> _ABOUT THIS TASK_: Would you print out all of the data exactly and keep the pictures out of it?

> _ENTRIES SUPPLIED_:
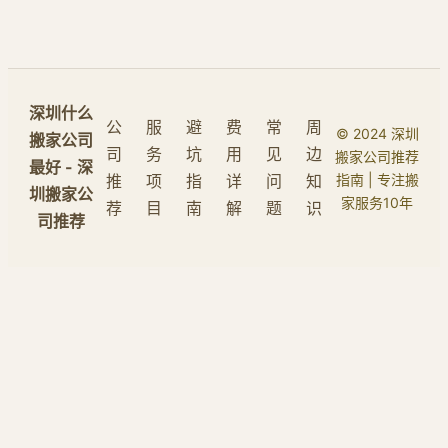
深圳什么
公
服
避
费
常
周
© 2024 深圳
搬家公司
司
务
坑
用
见
边
搬家公司推荐
最好 - 深
推
项
指
详
问
知
指南 | 专注搬
圳搬家公
家服务10年
荐
目
南
解
题
识
司推荐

> _SOLUTION TO THIS TASK_:
深圳什么
公
服
避
费
常
周
© 2024 深圳
搬家公司
司
务
坑
用
见
边
搬家公司推荐
最好 - 深
推
项
指
详
问
知
指南 | 专注搬
圳搬家公
家服务10年
荐
目
南
解
题
识
司推荐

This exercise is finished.